* **Task requirements**
Only the pictures are to be dropped, and the rest of the data should be copied exactly.

Stored data entries:

────

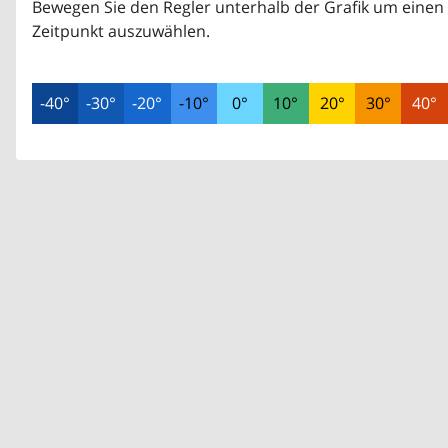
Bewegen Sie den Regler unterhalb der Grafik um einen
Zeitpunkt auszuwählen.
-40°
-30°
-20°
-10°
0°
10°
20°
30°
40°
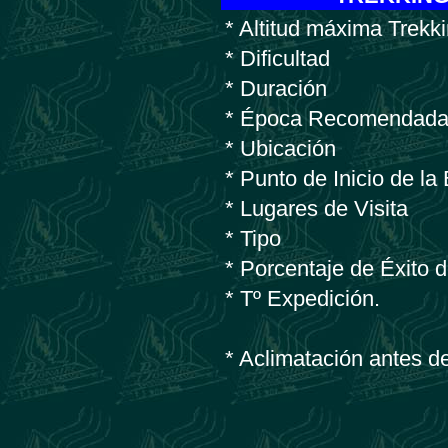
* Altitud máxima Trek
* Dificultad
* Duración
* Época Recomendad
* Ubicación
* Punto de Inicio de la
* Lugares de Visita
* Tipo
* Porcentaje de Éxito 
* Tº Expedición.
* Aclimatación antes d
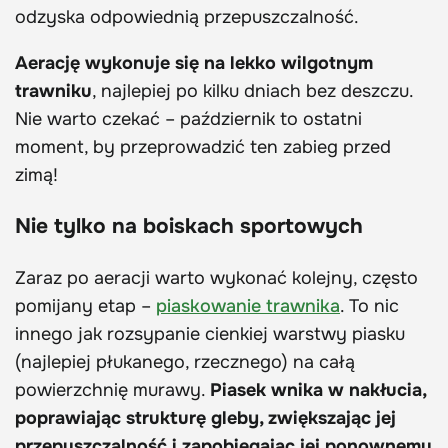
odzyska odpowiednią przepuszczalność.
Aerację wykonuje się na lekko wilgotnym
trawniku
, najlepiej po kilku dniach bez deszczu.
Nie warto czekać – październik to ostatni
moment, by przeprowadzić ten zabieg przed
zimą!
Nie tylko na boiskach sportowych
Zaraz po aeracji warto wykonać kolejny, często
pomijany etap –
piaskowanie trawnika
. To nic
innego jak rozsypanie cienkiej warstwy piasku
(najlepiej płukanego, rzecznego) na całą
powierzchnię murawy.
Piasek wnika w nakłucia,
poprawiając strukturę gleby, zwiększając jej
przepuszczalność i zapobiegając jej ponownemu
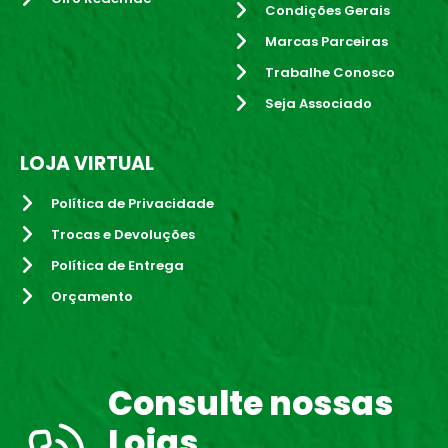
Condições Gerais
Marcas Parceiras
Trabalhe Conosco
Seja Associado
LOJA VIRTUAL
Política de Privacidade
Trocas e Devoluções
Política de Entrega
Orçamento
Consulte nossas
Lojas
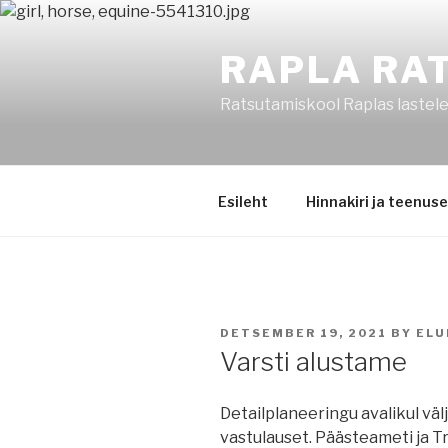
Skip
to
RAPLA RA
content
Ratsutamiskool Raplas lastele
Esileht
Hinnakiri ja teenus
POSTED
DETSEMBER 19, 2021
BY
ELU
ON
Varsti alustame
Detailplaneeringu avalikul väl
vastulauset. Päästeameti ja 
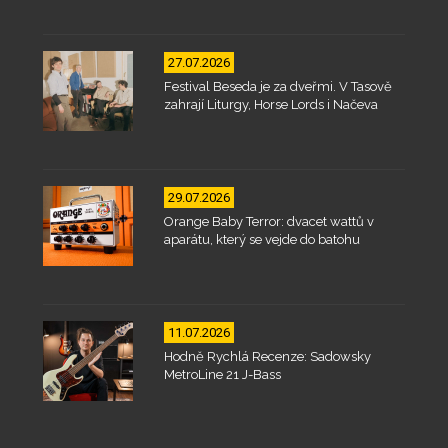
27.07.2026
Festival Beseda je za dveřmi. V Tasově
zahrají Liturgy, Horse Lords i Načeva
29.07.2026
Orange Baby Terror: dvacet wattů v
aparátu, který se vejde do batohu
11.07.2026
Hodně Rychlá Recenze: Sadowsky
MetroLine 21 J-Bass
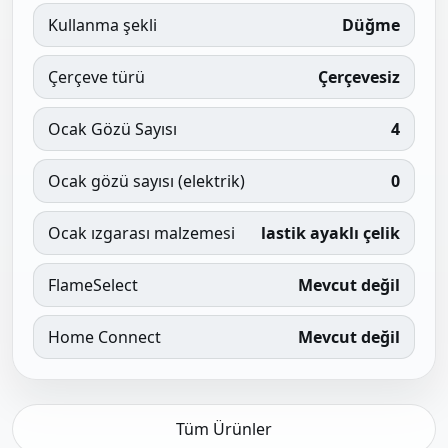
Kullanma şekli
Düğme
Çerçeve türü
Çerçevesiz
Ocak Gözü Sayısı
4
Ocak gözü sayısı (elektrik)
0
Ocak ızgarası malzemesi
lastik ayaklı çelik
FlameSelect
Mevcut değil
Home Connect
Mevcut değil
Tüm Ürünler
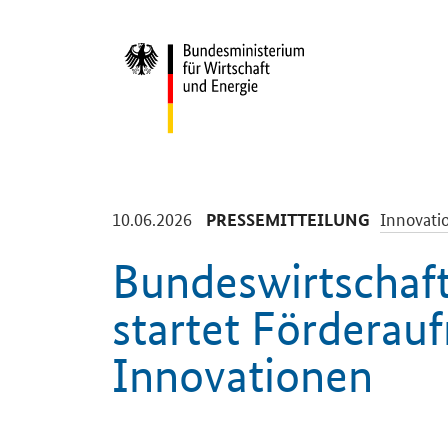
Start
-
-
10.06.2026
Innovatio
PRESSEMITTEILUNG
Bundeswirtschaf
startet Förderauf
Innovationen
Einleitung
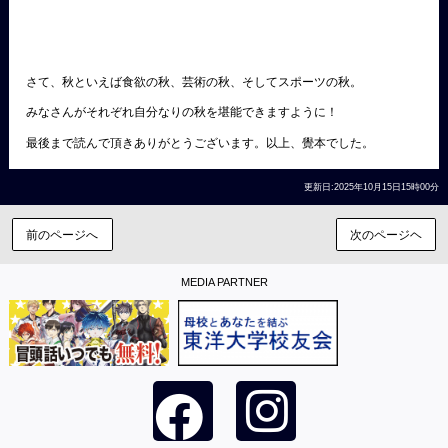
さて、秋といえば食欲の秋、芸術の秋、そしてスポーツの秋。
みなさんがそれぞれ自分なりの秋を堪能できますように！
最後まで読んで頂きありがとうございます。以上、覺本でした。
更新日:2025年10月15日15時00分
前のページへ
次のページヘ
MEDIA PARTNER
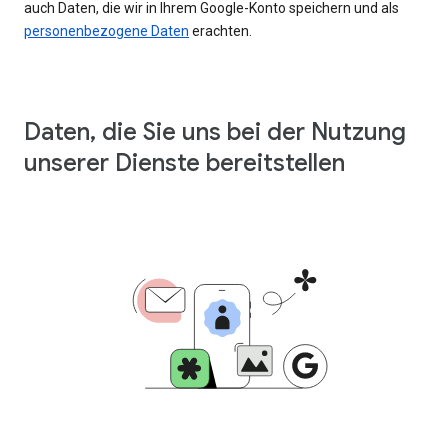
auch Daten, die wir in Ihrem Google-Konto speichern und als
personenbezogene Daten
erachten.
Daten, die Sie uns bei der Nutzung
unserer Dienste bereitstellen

────

* **The answer**
Bewegen Sie den Regler unterhalb der Grafik um einen
Zeitpunkt auszuwählen.
-40°
-30°
-20°
-10°
0°
10°
20°
30°
40°
* Altitud máxima Trek
* Dificultad
* Duración
* Época Recomendad
* Ubicación
* Punto de Inicio de la
* Lugares de Visita
* Tipo
* Porcentaje de Éxito 
* Tº Expedición.
* Aclimatación antes d
odzyska odpowiednią przepuszczalność.
Aerację wykonuje się na lekko wilgotnym
trawniku
, najlepiej po kilku dniach bez deszczu.
Nie warto czekać – październik to ostatni
moment, by przeprowadzić ten zabieg przed
zimą!
Nie tylko na boiskach sportowych
Zaraz po aeracji warto wykonać kolejny, często
pomijany etap –
piaskowanie trawnika
. To nic
innego jak rozsypanie cienkiej warstwy piasku
(najlepiej płukanego, rzecznego) na całą
powierzchnię murawy.
Piasek wnika w nakłucia,
poprawiając strukturę gleby, zwiększając jej
przepuszczalność i zapobiegając jej ponownemu
Condições Gerais
Marcas Parceiras
Trabalhe Conosco
Seja Associado
LOJA VIRTUAL
Política de Privacidade
Trocas e Devoluções
Política de Entrega
Orçamento
Consulte nossas
Lojas
Skip
to
RAPLA RA
content
Ratsutamiskool Raplas lastele
Esileht
Hinnakiri ja teenus
POSTED
DETSEMBER 19, 2021
BY
ELU
ON
Varsti alustame
Detailplaneeringu avalikul väl
vastulauset. Päästeameti ja 
27.07.2026
Festival Beseda je za dveřmi. V Tasově
zahrají Liturgy, Horse Lords i Načeva
29.07.2026
Orange Baby Terror: dvacet wattů v
aparátu, který se vejde do batohu
11.07.2026
Hodně Rychlá Recenze: Sadowsky
MetroLine 21 J-Bass
Kullanma şekli
Düğme
Çerçeve türü
Çerçevesiz
Ocak Gözü Sayısı
4
Ocak gözü sayısı (elektrik)
0
Ocak ızgarası malzemesi
lastik ayaklı çelik
FlameSelect
Mevcut değil
Home Connect
Mevcut değil
Tüm Ürünler
Start
-
-
10.06.2026
Innovatio
PRESSEMITTEILUNG
Bundeswirtschaf
startet Förderauf
Innovationen
Einleitung
さて、秋といえば食欲の秋、芸術の秋、そしてスポーツの秋。
みなさんがそれぞれ自分なりの秋を堪能できますように！
最後まで読んで頂きありがとうございます。以上、覺本でした。
更新日:2025年10月15日15時00分
前のページへ
次のページヘ
MEDIA PARTNER
auch Daten, die wir in Ihrem Google-Konto speichern und als
personenbezogene Daten
erachten.
Daten, die Sie uns bei der Nutzung
unserer Dienste bereitstellen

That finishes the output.